Why I Hate Everything (or, The Power of Pessimism)

Have you ever accidentally called your boss a bitch to her face?

It was the summer of 2013. I had been working as a help desk consultant at a travel agency, and my job consisted of two main categories, taking phone calls from agents who didn't know how to perform certain tasks, as well as clients who needed help beyond a booking agent. The other half involved responding to e-mail requests from both internal and external customers in a shared e-mail inbox utilized by the entire department. It was a pretty straightforward job, but the person who looked over the department, Terri, decided to micromanage the department even more than she already was, so a new metric was created to ensure that nobody could avoid working e-mails that came into the shared e-mail inbox. This metric was a huge point of contention because it was unrealistic for everyone to attain. It essentially boiled down to this, in one hour of your shift, you may only be actively taking phone calls for 45 minutes while the other 15 minutes of your hour is considered "available time." For every one hour of available time, you had to work one e-mail in the inbox.

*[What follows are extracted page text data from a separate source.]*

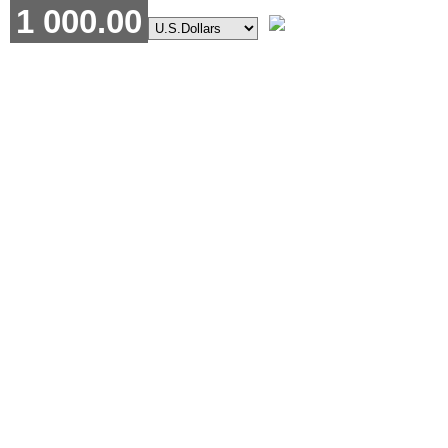
1 000.00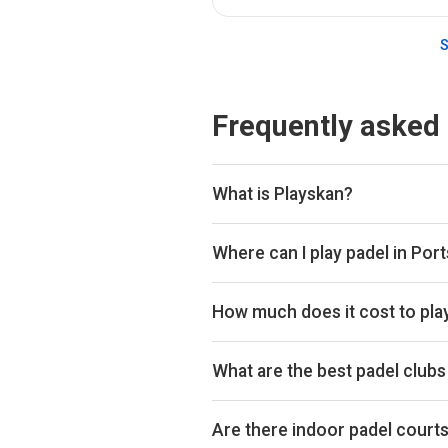
S
Frequently asked
What is Playskan?
Playskan is a padel court search 
compare courts and prices in one p
Where can I play padel in Po
You can book padel courts at 2 cl
Playtomic so you can compare and
How much does it cost to pla
Padel court prices in Portsmouth 
£39 per hour.
What are the best padel club
Top padel clubs in Portsmouth in
Are there indoor padel court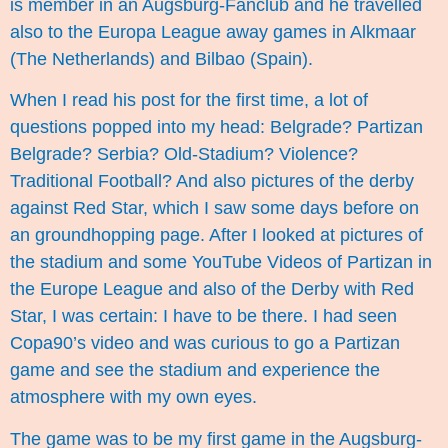
is member in an Augsburg-Fanclub and he travelled
also to the Europa League away games in Alkmaar
(The Netherlands) and Bilbao (Spain).
When I read his post for the first time, a lot of
questions popped into my head: Belgrade? Partizan
Belgrade? Serbia? Old-Stadium? Violence?
Traditional Football? And also pictures of the derby
against Red Star, which I saw some days before on
an groundhopping page. After I looked at pictures of
the stadium and some YouTube Videos of Partizan in
the Europe League and also of the Derby with Red
Star, I was certain: I have to be there. I had seen
Copa90’s
video
and was curious to go a Partizan
game and see the stadium and experience the
atmosphere with my own eyes.
The game was to be my first game in the Augsburg-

It was an overly simplistic metric that caused agents that worked the morning shift to excel in their metrics by getting all the emails as they came in while the agents that worked the night shift struggled to succeed. It was a formula that by design, worked for a single person, the one measuring the statistic (who in this case was Terri). I hated it because for 3 months I didn't meet my numbers, nor did a lot of my friends and co-workers. I was exceedingly vocal about it in many meetings and casual encounters with her, but the metric was not going away, so it didn't look like I was going to be meeting my bonus incentive goals for quite a while.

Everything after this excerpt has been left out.